米も懸賞金をかけていたヒズボラ大物司令官を「殺害」 イスラエル軍が発表
産経ニュース / 2024年9月21日 8時46分
【エルサレム=佐藤貴生】イスラエル軍は20日、レバノンの首都ベイルート南郊を空爆し、親イラン民兵組織ヒズボラの大物司令官を殺害したと発表した。イスラエルのガラント国防相は、北部の住民約6万人が自宅へ戻るという目標の実現まで、攻撃はさらに続くと見通しを示した。双方の関係が急速に悪化し、中東地域の緊張が高まっている。
軍が殺害を発表したのはイブラヒム・アキル司令官。ヒズボラの精鋭「ラドワン部隊」を率いており、米政府は1983年に米海兵隊員を殺害した爆破事件に関与したとして、700万ドル(約10億円)の懸賞金をかけて行方を追っていた。
空爆で、アキル司令官と会議を行っていたヒズボラの司令官約10人も死亡したとの情報がある。現場は人口密集地で、ビル2棟が崩落して12人が死亡、66人が負傷した。がれきの中で生存者を探す人もいた。イスラエル軍は「標的を絞った爆撃」を行ったとしている。軍は7月末にもヒズボラのシュクル幹部を殺害したと発表していた。
レバノンでは17、18の両日、ヒズボラが使っていたポケットベル(ポケベル)やトランシーバーなど小型通信機器の多重爆発が各地で相次ぎ、37人が死亡、約3000人が負傷した。ヒズボラはイスラエルが関与したと断定、報復すると表明した。

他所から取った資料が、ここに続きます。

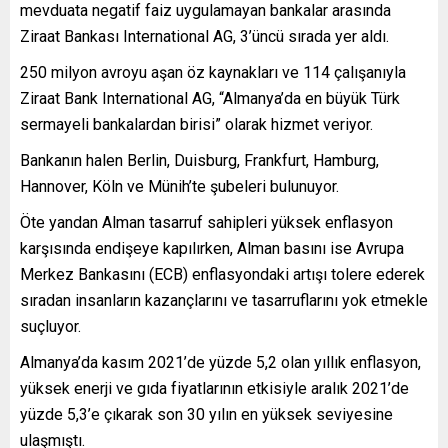
mevduata negatif faiz uygulamayan bankalar arasında
Ziraat Bankası International AG, 3’üncü sırada yer aldı.
250 milyon avroyu aşan öz kaynakları ve 114 çalışanıyla
Ziraat Bank International AG, “Almanya’da en büyük Türk
sermayeli bankalardan birisi” olarak hizmet veriyor.
Bankanın halen Berlin, Duisburg, Frankfurt, Hamburg,
Hannover, Köln ve Münih’te şubeleri bulunuyor.
Öte yandan Alman tasarruf sahipleri yüksek enflasyon
karşısında endişeye kapılırken, Alman basını ise Avrupa
Merkez Bankasını (ECB) enflasyondaki artışı tolere ederek
sıradan insanların kazançlarını ve tasarruflarını yok etmekle
suçluyor.
Almanya’da kasım 2021’de yüzde 5,2 olan yıllık enflasyon,
yüksek enerji ve gıda fiyatlarının etkisiyle aralık 2021’de
yüzde 5,3’e çıkarak son 30 yılın en yüksek seviyesine
ulaşmıştı.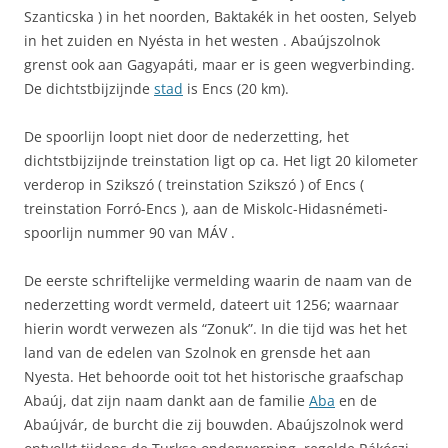
Szanticska ) in het noorden, Baktakék in het oosten, Selyeb
in het zuiden en Nyésta in het westen . Abaújszolnok
grenst ook aan Gagyapáti, maar er is geen wegverbinding.
De dichtstbijzijnde
stad
is Encs (20 km).
De spoorlijn loopt niet door de nederzetting, het
dichtstbijzijnde treinstation ligt op ca. Het ligt 20 kilometer
verderop in Szikszó ( treinstation Szikszó ) of Encs (
treinstation Forró-Encs ), aan de Miskolc-Hidasnémeti-
spoorlijn nummer 90 van MÁV .
De eerste schriftelijke vermelding waarin de naam van de
nederzetting wordt vermeld, dateert uit 1256; waarnaar
hierin wordt verwezen als “Zonuk”. In die tijd was het het
land van de edelen van Szolnok en grensde het aan
Nyesta. Het behoorde ooit tot het historische graafschap
Abaúj, dat zijn naam dankt aan de familie
Aba
en de
Abaújvár, de burcht die zij bouwden. Abaújszolnok werd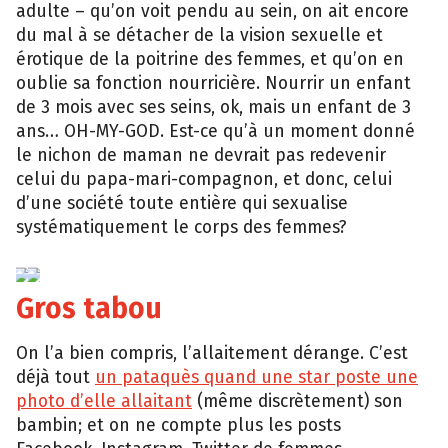
adulte – qu’on voit pendu au sein, on ait encore
du mal à se détacher de la vision sexuelle et
érotique de la poitrine des femmes, et qu’on en
oublie sa fonction nourricière. Nourrir un enfant
de 3 mois avec ses seins, ok, mais un enfant de 3
ans… OH-MY-GOD. Est-ce qu’à un moment donné
le nichon de maman ne devrait pas redevenir
celui du papa-mari-compagnon, et donc, celui
d’une société toute entière qui sexualise
systématiquement le corps des femmes?
Jean-
Baptiste
Plantin
Gros tabou
On l’a bien compris, l’allaitement dérange. C’est
déjà tout
un pataquès quand une star poste une
photo d’elle allaitant
(même discrètement) son
bambin; et on ne compte plus les posts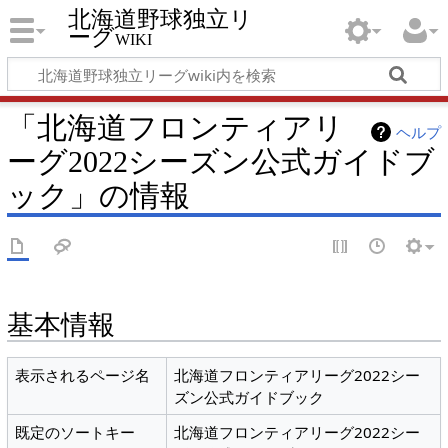
北海道野球独立リ
ーグwiki
「北海道フロンティアリ
ヘルプ
ーグ2022シーズン公式ガイドブ
ック」の情報
基本情報
表示されるページ名
北海道フロンティアリーグ2022シー
ズン公式ガイドブック
既定のソートキー
北海道フロンティアリーグ2022シー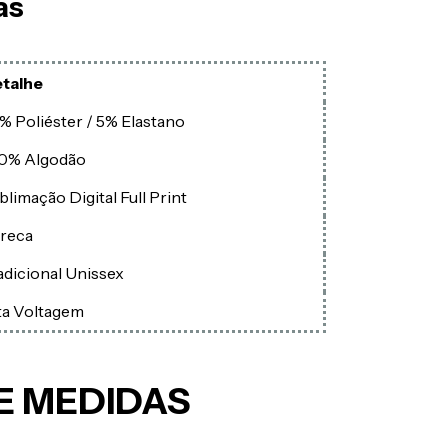
as
talhe
% Poliéster / 5% Elastano
0% Algodão
blimação Digital Full Print
reca
adicional Unissex
ta Voltagem
E MEDIDAS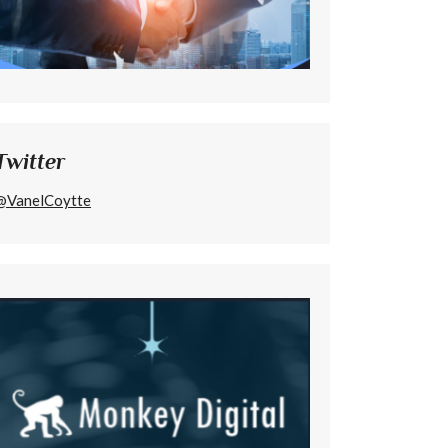
Twitter
@VanelCoytte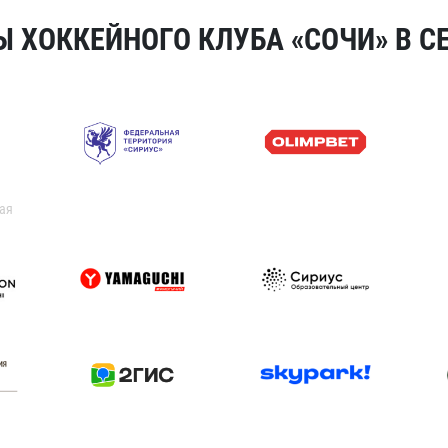
 ХОККЕЙНОГО КЛУБА «СОЧИ» В СЕ
ая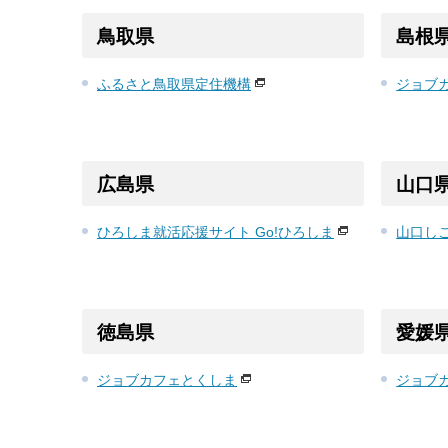
鳥取県
島根
ふるさと鳥取県定住機構
ジョブ
広島県
山口
ひろしま就活応援サイト Go!ひろしま
山口し
徳島県
愛媛
ジョブカフェとくしま
ジョブカ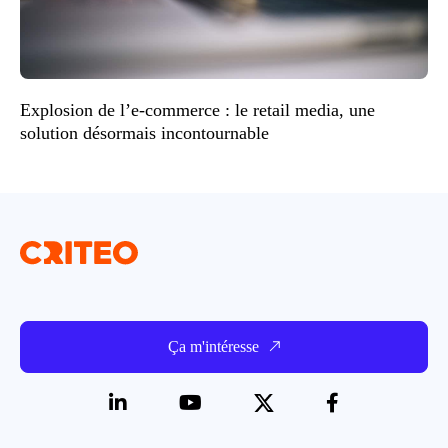
Explosion de l’e-commerce : le retail media, une
solution désormais incontournable
Ça m'intéresse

携帯電話だと所在地情報などが流出しかねないとして、あえて使用していたローテク機器が狙い撃ちされ、ヒズボラ内部の連絡網が寸断された可能性は否定できない。民間に大きな被害が出てレバノン国内は混乱しており、ヒズボラが速やかに態勢を立て直して効果的に報復できるか疑問視する向きもある。